[MA 2025 17] Evaluating and Improving Medical Factuality in Large Language Models
Okra.ai, Leiden
Proposed by: Michele Cafagna [michele.cafagna@okra.ai]
Introduction
Language models hold promise for medical applications but may generate factual inaccuracies and
hallucinations that can undermine trust and safety [1, 2], as this can lead to ill-formed market
decision or in might jeopardize patient’s health [3]. Ensuring factual accuracy in LLMs for medical use
is not just technically challenging [3, 4], it is a crucial step toward their responsible and reliable
deployment in tools that directly or indirectly affect our daily lives [3].
Bridging the gap between the potential of these systems and their safe, trustworthy use requires
carefully tailored evaluation, rigorous testing on in-domain data [5], and the development of
methodologies that can expose weaknesses and guide improvements in the specific domain [1].
Description of the SRP Project/Problem
This project investigates systematic methods to evaluate medical factuality in LLMs, develops
approaches to measure factual accuracy and hallucinations, and explores strategies to improve
information fidelity with emphasis on reproducibility.
In this use case you will primarily focus on highly technical drug-focused medical documents such as
clinical trials reports and pharmacology publications.
The aim is to improve the reliability and factual grounding of LLM outputs in a question-answering
(QA) scenario, ensuring alignment with contextual medical knowledge and supporting evidencebased
decision-making in biomedical applications.
Data
The main work will be based on:
- ClinicalTrials.gov: https://huggingface.co/datasets/louisbrulenaudet/clinical-trials
The student is encouraged to explore, build or integrate more datasets if they focus on document-QA
task within the drug-related medical domain.
Additionally, we may grant access to proprietary data for further experiments, with the
understanding that any findings derived from such data may be partially eligible for publication.
Research questions
RQ1) How can we design a reproducible framework to assess factual accuracy and hallucinations in
drug-focused medical language model for QA applications?
RQ2) How can the fidelity of drug-focused medical information produced by language models be
improved?
Expected results
- Develop a reproducible evaluation framework for medical factuality and hallucinations, which may
take the form of metrics, a benchmark, or both, including evaluation protocols and baseline results.

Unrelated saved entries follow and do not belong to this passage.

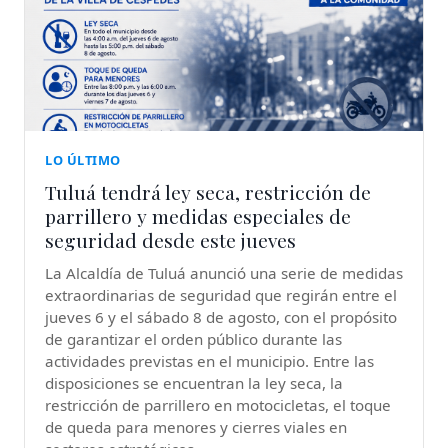
LO ÚLTIMO
Tuluá tendrá ley seca, restricción de
parrillero y medidas especiales de
seguridad desde este jueves
La Alcaldía de Tuluá anunció una serie de medidas
extraordinarias de seguridad que regirán entre el
jueves 6 y el sábado 8 de agosto, con el propósito
de garantizar el orden público durante las
actividades previstas en el municipio. Entre las
disposiciones se encuentran la ley seca, la
restricción de parrillero en motocicletas, el toque
de queda para menores y cierres viales en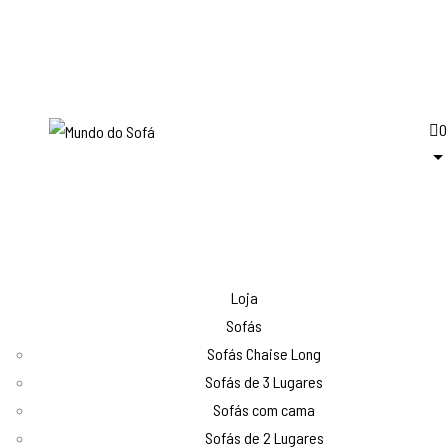
0
Loja
Sofás
Sofás Chaise Long
Sofás de 3 Lugares
Sofás com cama
Sofás de 2 Lugares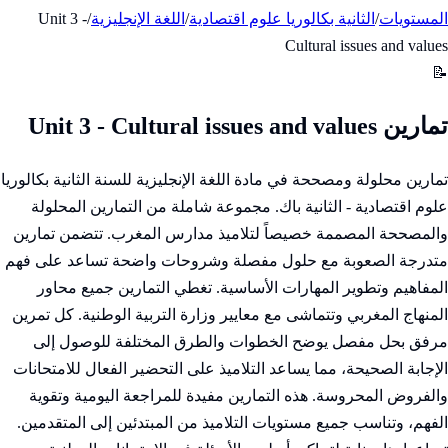
المستويات
/
الثانية بكالوريا علوم اقتصادية
/
اللغة الإنجليزية
/
Unit 3 -
Cultural issues and values
📝
تمارين Unit 3 - Cultural issues and values
تمارين محلولة ومصححة في مادة اللغة الإنجليزية للسنة الثانية بكالوريا
علوم اقتصادية - الثانية باك. مجموعة شاملة من التمارين المحلولة
والمصححة المصممة خصيصاً لتلاميذ مدارس المغرب. تتضمن تمارين
متدرجة الصعوبة مع حلول مفصلة وشروحات واضحة تساعد على فهم
المفاهيم وتطوير المهارات الأساسية. تغطي التمارين جميع محاور
المنهاج المغربي وتتماشى مع معايير وزارة التربية الوطنية. كل تمرين
مرفق بحل مفصل يوضح الخطوات والطرق المختلفة للوصول إلى
الإجابة الصحيحة، مما يساعد التلاميذ على التحضير الفعال للامتحانات
والفروض المحروسة. هذه التمارين مفيدة للمراجعة اليومية وتقوية
الفهم، وتناسب جميع مستويات التلاميذ من المبتدئين إلى المتقدمين.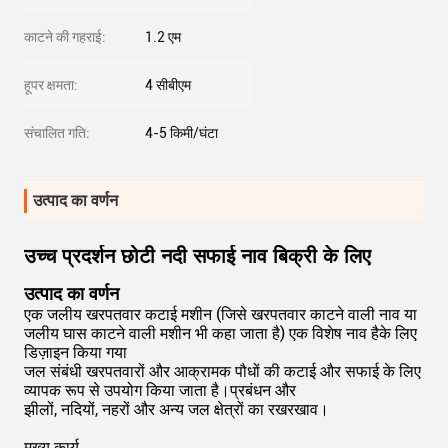
काटने की गहराई:
1.2 एम
हूपर क्षमता:
4 सीबीएम
संचालित गति:
4-5 किमी/घंटा
उत्पाद का वर्णन
उच्च प्रदर्शन छोटी नदी सफाई नाव बिक्री के लिए
उत्पाद का वर्णन
एक जलीय खरपतवार कटाई मशीन (जिसे खरपतवार काटने वाली नाव या
जलीय घास काटने वाली मशीन भी कहा जाता है) एक विशेष नाव है
के लिए
डिज़ाइन किया गया
जल संबंधी खरपतवारों और आक्रामक पौधों की कटाई और सफाई के लिए
व्यापक रूप से उपयोग किया जाता है।
प्रबंधन और
झीलों, नदियों, नहरों और अन्य जल क्षेत्रों का रखरखाव।
मुख्य कार्य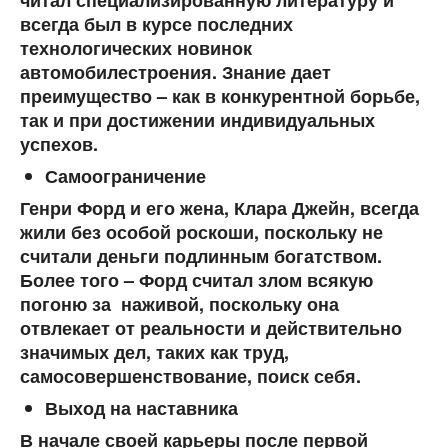
читал специализированную литературу и
всегда был в курсе последних
технологических новинок
автомобилестроения. Знание дает
преимущество – как в конкурентной борьбе,
так и при достижении индивидуальных
успехов.
Самоограничение
Генри Форд и его жена, Клара Джейн, всегда
жили без особой роскоши, поскольку не
считали деньги подлинным богатством.
Более того – Форд считал злом всякую
погоню за наживой, поскольку она
отвлекает от реальности и действительно
значимых дел, таких как труд,
самосовершенствование, поиск себя.
Выход на наставника
В начале своей карьеры после первой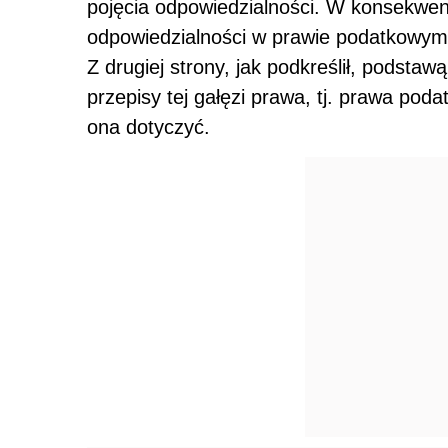
pojęcia odpowiedzialności. W konsekwenc
odpowiedzialności w prawie podatkowym 
Z drugiej strony, jak podkreślił, podstaw
przepisy tej gałęzi prawa, tj. prawa po
ona dotyczyć.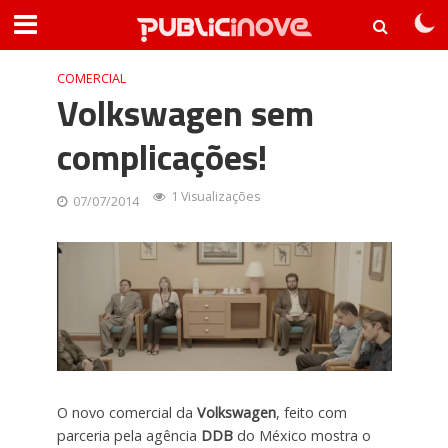
COMERCIAL
Volkswagen sem
complicações!
1 Visualizações
07/07/2014
O novo comercial da
Volkswagen
, feito com
parceria pela agência
DDB
do México mostra o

- Devise methods to improve medical fidelity (e.g. via context enrichment, external knowledge
injection, output validation, etc.)
- Thesis or scientific report suitable for publication
Time period, please tick at least 1 time period
X. November – June
o May - November
About Okra.ai
OKRA.ai operates in the Life Sciences Industry, curating and enhancing medical data for insights
generation and leveraging advanced AI algorithms to produce critical value, ultimately, enabling the
delivery of the right drug to the right patient at the right moment.

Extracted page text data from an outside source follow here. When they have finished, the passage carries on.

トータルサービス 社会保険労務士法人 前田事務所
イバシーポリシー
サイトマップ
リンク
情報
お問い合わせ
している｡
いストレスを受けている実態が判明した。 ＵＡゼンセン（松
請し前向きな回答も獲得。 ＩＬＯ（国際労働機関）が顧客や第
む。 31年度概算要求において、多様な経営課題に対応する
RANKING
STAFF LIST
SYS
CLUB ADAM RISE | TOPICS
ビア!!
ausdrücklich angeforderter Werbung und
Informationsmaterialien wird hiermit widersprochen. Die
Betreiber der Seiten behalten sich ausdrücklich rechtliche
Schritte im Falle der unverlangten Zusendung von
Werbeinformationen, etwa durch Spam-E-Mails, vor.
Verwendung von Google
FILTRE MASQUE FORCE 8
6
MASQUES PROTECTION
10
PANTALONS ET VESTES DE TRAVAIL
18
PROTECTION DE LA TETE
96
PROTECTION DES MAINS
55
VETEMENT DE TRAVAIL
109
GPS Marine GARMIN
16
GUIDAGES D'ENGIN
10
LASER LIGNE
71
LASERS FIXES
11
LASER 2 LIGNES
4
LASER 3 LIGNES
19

We leverage several Machine learning algorithms as well as Large Language Models (LLMs) to
produce valuable insights helping to streamline the analysis of technical medical documents.
References
1. Zhou, Hongjian, et al. "A survey of large language models in medicine: Progress, application,
and challenge." arXiv preprint arXiv:2311.05112 (2023).

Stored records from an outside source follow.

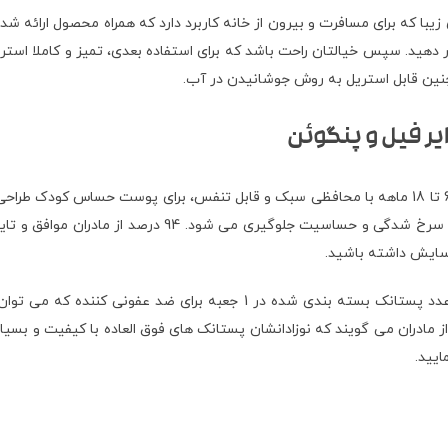
 ماه الترا ایر فیل و پنگوئن SCF080/12 دارای جعبه ای زیبا که برای مسافرت و بیرون از خانه کاربرد دارد 
پستانک اونت 6 تا 18 ماه الترا ایر فیل و پنگوئن SCF080/12 برای کودکان 6 تا 18 ماهه با محافظی سبک و قا
 آسایش داشته باشید.
پستانک اونت 6 تا 18 ماه الترا ایر فیل و پنگوئن SCF080/12 همراه با 2 عدد پستا
تقل، ایالات متحده آمریکا، 2016 – 2017 نشان داد 98 درصد از مادران می گویند که نوزادانشان پستانک های
ایید.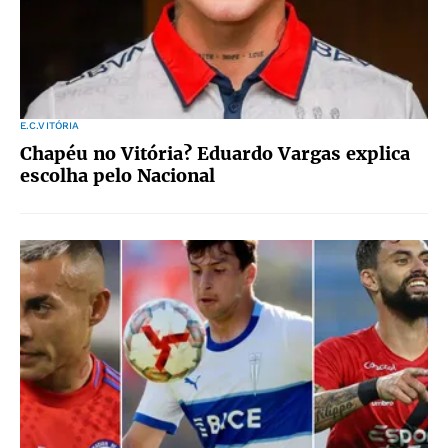
E.C.VITÓRIA
Chapéu no Vitória? Eduardo Vargas explica
escolha pelo Nacional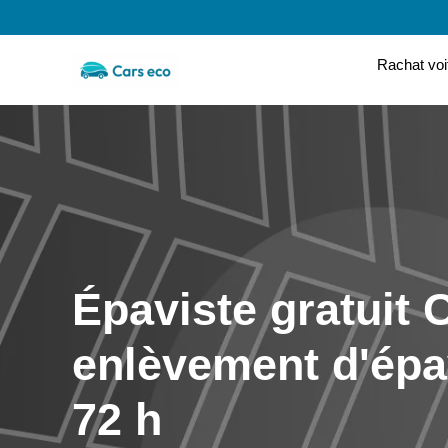
Rachat voi
Épaviste gratuit 
enlèvement d'ép
72 h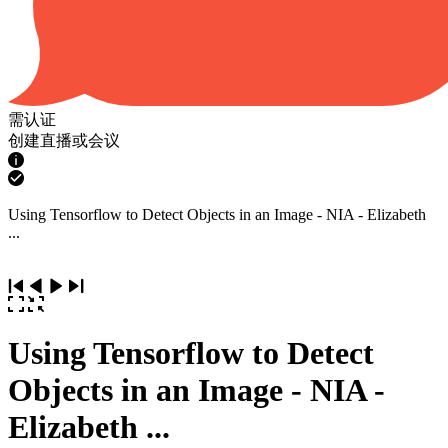
需认证
创建直播或会议
Using Tensorflow to Detect Objects in an Image - NIA - Elizabeth
...
Using Tensorflow to Detect
Objects in an Image - NIA -
Elizabeth ...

2. Ji, Z., Lee, N., Frieske, R., Yu, T., Su, D., Xu, Y., ... & Fung, P. (2023). Survey of hallucination
in natural language generation. ACM computing surveys, 55(12), 1-38.
3. Wang, C., Liu, X., Yue, Y., Guo, Q., Hu, X., Tang, X., Zhang, T., Jiayang, C., Yao, Y., Hu, X.,
Qi, Z., Gao, W., Wang, Y., Yang, L., Wang, J., Xie, X., Zhang, Z., & Zhang, Y. (2025). Survey
on Factuality in Large Language Models. ACM Computing Surveys.
4. Tang, Xiangru, Arman Cohan, and Mark Gerstein. "Aligning factual consistency for clinical
studies summarization through reinforcement learning." Proceedings of the 5th Clinical
Natural Language Processing Workshop. 2023
5. Antony, Sebastian, et al. "FactPICO: Factuality Evaluation for Plain Language Summarization
of Medical Evidence." Association for Computational Linguistics, 2024.